WORK INSTRUCTION: Across the listing that follows, work out how many lines carry the string "cada". Provide that number and nothing else.

RECORDS SUPPLIED:
▬▬▬▬▬▬
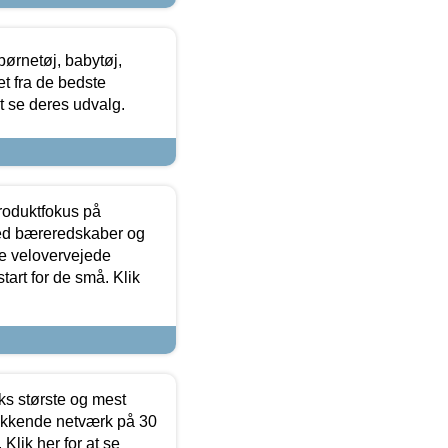
ørnetøj, babytøj,
t fra de bedste
at se deres udvalg.
produktfokus på
med bæreredskaber og
e velovervejede
tart for de små. Klik
ks største og mest
ækkende netværk på 30
Klik her for at se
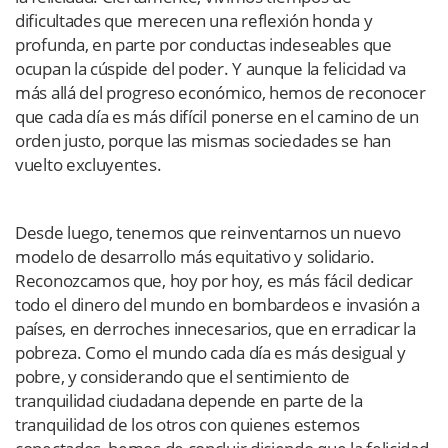
dificultades que merecen una reflexión honda y
profunda, en parte por conductas indeseables que
ocupan la cúspide del poder. Y aunque la felicidad va
más allá del progreso económico, hemos de reconocer
que cada día es más difícil ponerse en el camino de un
orden justo, porque las mismas sociedades se han
vuelto excluyentes.
Desde luego, tenemos que reinventarnos un nuevo
modelo de desarrollo más equitativo y solidario.
Reconozcamos que, hoy por hoy, es más fácil dedicar
todo el dinero del mundo en bombardeos e invasión a
países, en derroches innecesarios, que en erradicar la
pobreza. Como el mundo cada día es más desigual y
pobre, y considerando que el sentimiento de
tranquilidad ciudadana depende en parte de la
tranquilidad de los otros con quienes estemos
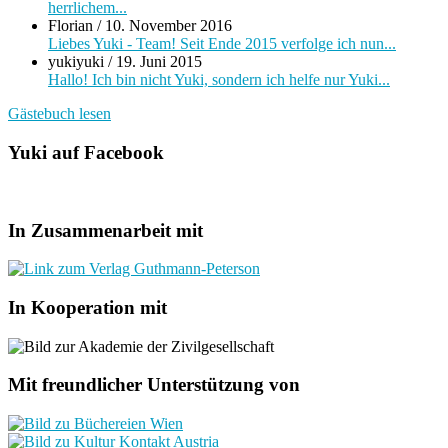
herrlichem...
Florian
/
10. November 2016
Liebes Yuki - Team! Seit Ende 2015 verfolge ich nun...
yukiyuki
/
19. Juni 2015
Hallo! Ich bin nicht Yuki, sondern ich helfe nur Yuki...
Gästebuch lesen
Yuki auf Facebook
In Zusammenarbeit mit
In Kooperation mit
Mit freundlicher Unterstützung von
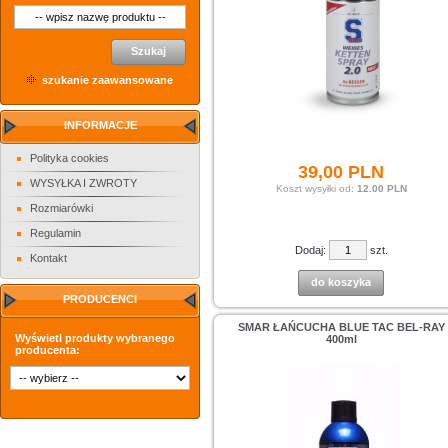
Szukaj
szukanie zaawansowane
INFORMACJE
Polityka cookies
39,
00
PLN
WYSYŁKA I ZWROTY
Koszt wysyłki od:
12.00 PLN
Rozmiarówki
Regulamin
Dodaj:
szt.
Kontakt
do koszyka
PRODUCENCI
SMAR ŁAŃCUCHA BLUE TAC BEL-RAY
Wyświetl produkty wybranego
400ml
producenta:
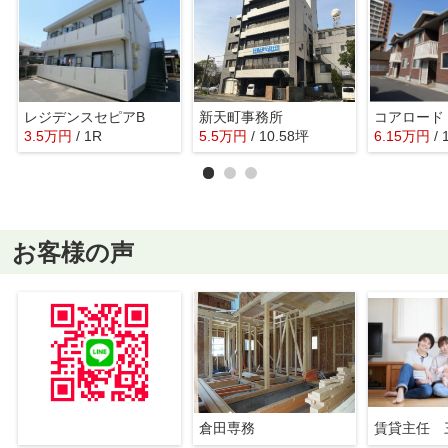
レジデンスセピアB
新天町事務所
コアロード
3.5
万
円
/ 1R
5.5
万
円
/ 10.58坪
6.15
万
円
/
お客様の声
倉田専務
賃貸主任 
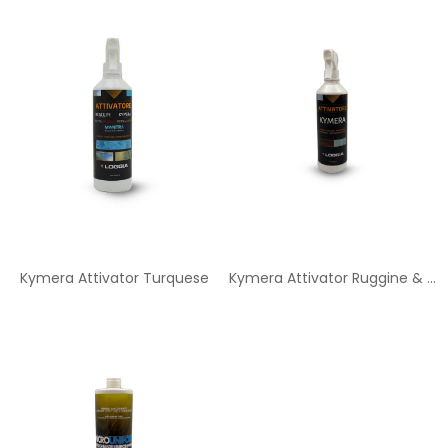
Kymera Attivator Turquese
Kymera Attivator Ruggine & Verderame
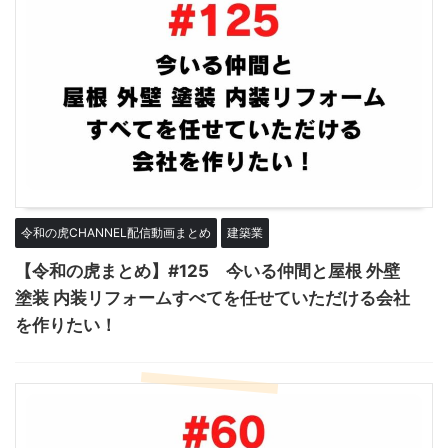
令和の虎CHANNEL配信動画まとめ
建築業
【令和の虎まとめ】#125 今いる仲間と屋根 外壁
塗装 内装リフォームすべてを任せていただける会社
を作りたい！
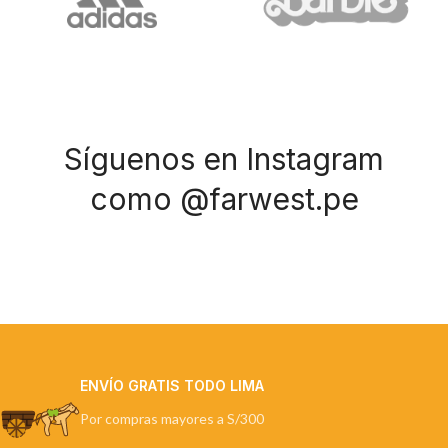
Síguenos en Instagram
como @farwest.pe
ENVÍO GRATIS TODO LIMA
Por compras mayores a S/300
▬▬▬▬▬▬
THE COMPLETED TASK: 2